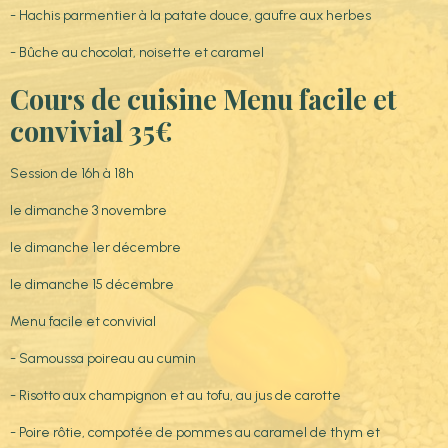
- Hachis parmentier à la patate douce, gaufre aux herbes
- Bûche au chocolat, noisette et caramel
Cours de cuisine Menu facile et
convivial 35€
Session de 16h à 18h
le dimanche 3 novembre
le dimanche 1er décembre
le dimanche 15 décembre
Menu facile et convivial
- Samoussa poireau au cumin
- Risotto aux champignon et au tofu, au jus de carotte
- Poire rôtie, compotée de pommes au caramel de thym et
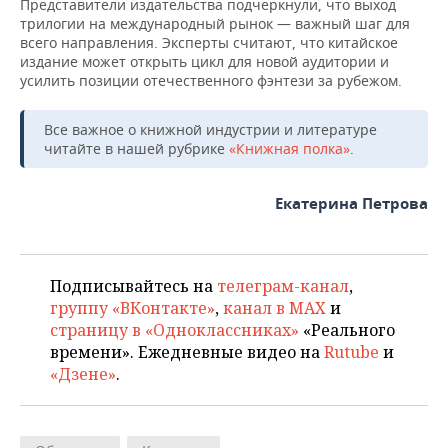
Представители издательства подчеркнули, что выход
трилогии на международный рынок — важный шаг для
всего направления. Эксперты считают, что китайское
издание может открыть цикл для новой аудитории и
усилить позиции отечественного фэнтези за рубежом.
Все важное о книжной индустрии и литературе
читайте в нашей рубрике
«Книжная полка»
.
Екатерина Петрова
Подписывайтесь на
телеграм-канал
,
группу «ВКонтакте»
,
канал в MAX
и
страницу в «Одноклассниках»
«Реального
времени». Ежедневные видео на
Rutube
и
«Дзене»
.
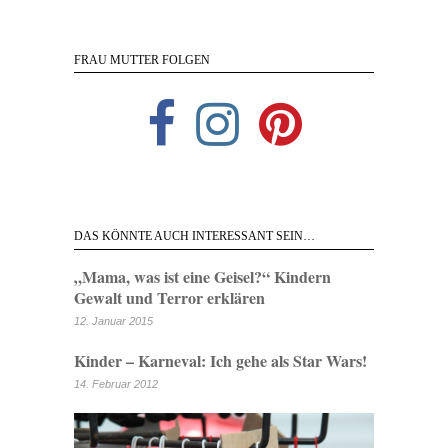
FRAU MUTTER FOLGEN
DAS KÖNNTE AUCH INTERESSANT SEIN…
„Mama, was ist eine Geisel?“ Kindern
Gewalt und Terror erklären
12. Januar 2015
Kinder – Karneval: Ich gehe als Star Wars!
14. Februar 2012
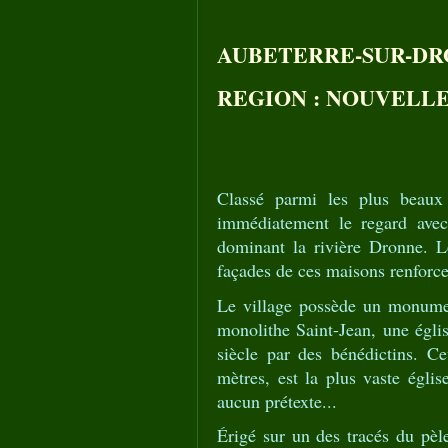
AUBETERRE-SUR-D
REGION : NOUVELL
Classé parmi les plus beaux 
immédiatement le regard avec
dominant la rivière Dronne. L
façades de ces maisons renforcen
Le village possède un monument
monolithe Saint-Jean, une églis
siècle par des bénédictins. Ce
mètres, est la plus vaste égli
aucun prétexte...
Érigé sur un des tracés du pèl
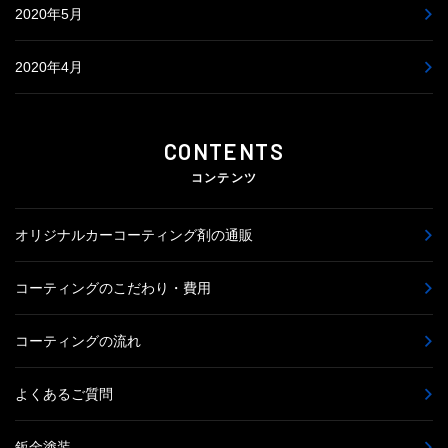
2020年5月
2020年4月
CONTENTS
コンテンツ
オリジナルカーコーティング剤の通販
コーティングのこだわり・費用
コーティングの流れ
よくあるご質問
鈑金塗装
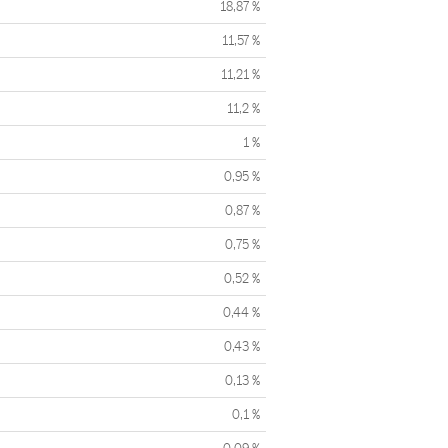
18,87 %
11,57 %
11,21 %
11,2 %
1 %
0,95 %
0,87 %
0,75 %
0,52 %
0,44 %
0,43 %
0,13 %
0,1 %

# Problem to solve:
Print the entries above exactly, leaving pictures out.

# Output of the exercise:
- Hachis parmentier à la patate douce, gaufre aux herbes
- Bûche au chocolat, noisette et caramel
Cours de cuisine Menu facile et
convivial 35€
Session de 16h à 18h
le dimanche 3 novembre
le dimanche 1er décembre
le dimanche 15 décembre
Menu facile et convivial
- Samoussa poireau au cumin
- Risotto aux champignon et au tofu, au jus de carotte
- Poire rôtie, compotée de pommes au caramel de thym et
Представители издательства подчеркнули, что выход
трилогии на международный рынок — важный шаг для
всего направления. Эксперты считают, что китайское
издание может открыть цикл для новой аудитории и
усилить позиции отечественного фэнтези за рубежом.
Все важное о книжной индустрии и литературе
читайте в нашей рубрике
«Книжная полка»
.
Екатерина Петрова
Подписывайтесь на
телеграм-канал
,
группу «ВКонтакте»
,
канал в MAX
и
страницу в «Одноклассниках»
«Реального
времени». Ежедневные видео на
Rutube
и
«Дзене»
.
FRAU MUTTER FOLGEN
DAS KÖNNTE AUCH INTERESSANT SEIN…
„Mama, was ist eine Geisel?“ Kindern
Gewalt und Terror erklären
12. Januar 2015
Kinder – Karneval: Ich gehe als Star Wars!
14. Februar 2012
AUBETERRE-SUR-D
REGION : NOUVELL
Classé parmi les plus beaux 
immédiatement le regard avec
dominant la rivière Dronne. L
façades de ces maisons renforcen
Le village possède un monument
monolithe Saint-Jean, une églis
siècle par des bénédictins. Ce
mètres, est la plus vaste égli
aucun prétexte...
Érigé sur un des tracés du pèl
2020年5月
2020年4月
CONTENTS
コンテンツ
オリジナルカーコーティング剤の通販
コーティングのこだわり・費用
コーティングの流れ
よくあるご質問
鈑金塗装
18,87 %
11,57 %
11,21 %
11,2 %
1 %
0,95 %
0,87 %
0,75 %
0,52 %
0,44 %
0,43 %
0,13 %
0,1 %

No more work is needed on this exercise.